Rural depopulation and recent landscape changes in a Mediterranean region: Consequences to the breeding avifauna
0106 biological sciences
15. Life on land
01 natural sciences
DOI:
10.1007/bf02698207
Publication Date:
2007-09-02T10:47:44Z
AUTHORS (3)
ABSTRACT
We studied the vegetational and avifaunistic changes following rural depopulation in an area covering 2,600 ha north of Montpellier (Southern France).

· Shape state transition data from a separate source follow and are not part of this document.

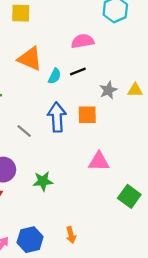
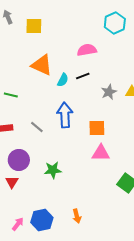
orange square: (87, 115) -> (97, 128), moved

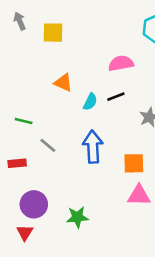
orange triangle: (42, 65) -> (63, 83), size x0.7
gray line: (37, 127) -> (48, 145), moved

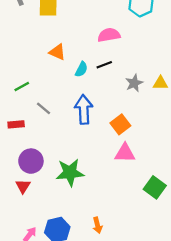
green line: (24, 121) -> (22, 87), turned -42
orange square: (134, 163) -> (120, 124), turned -36
green star: (77, 217) -> (70, 173), size x1.4

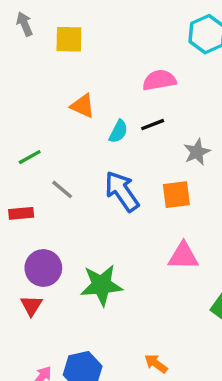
blue arrow: (84, 109) -> (122, 191), turned -32
orange square: (120, 124) -> (176, 195), moved, turned 30
orange arrow: (97, 225) -> (156, 364), moved, turned 140

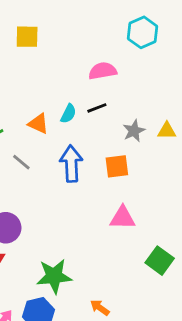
orange triangle: (83, 106) -> (38, 124), moved
blue arrow: (122, 191) -> (71, 164), turned 32
green star: (101, 285) -> (54, 276), moved

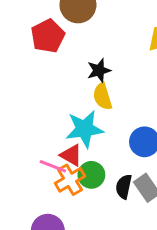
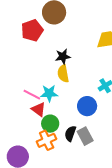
cyan star: (85, 129) -> (49, 93), size x0.7
pink line: (53, 166) -> (32, 95), moved
orange cross: (70, 180) -> (47, 140), moved

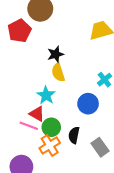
cyan star: (49, 93) -> (46, 95), turned -30
pink line: (32, 95) -> (29, 126), moved
gray rectangle: (85, 136) -> (100, 147), moved

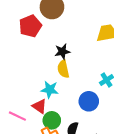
cyan star: (46, 95) -> (50, 90), turned -30
pink line: (29, 126) -> (17, 116), moved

The study area is covered by a mosaic of Mediterranean habitats that includes cultivation, grasslands, shrublands, and woodlands and is representative of the natural features present and of the human usage practiced so far in this part of the Mediterranean. We sampled the vegetation and the bird fauna in the same 193 census plots in 1978 and in 1992. At both the habitat and landscape scales the cover of woody plants increased significantly. Open habitats tend to disappear. As a consequence the abundance of open-habitat bird species decreased significantly whereas the abundance of forest birds increased significantly. These changes favor a pool of forest species widespread in western Europe and reduce habitat availability for open habitat and shrubland species. Many of the latter are Mediterranean species whose distribution in Western Europe could become reduced under current landscape dynamics. Our observation of more woodlands and their typical birds and of less open habitats and their associated avifauna is not consistent with the traditional worry shown by the public and the managers about the regression of forests and woodlands in the Northern Mediterranean as a consequence of fire.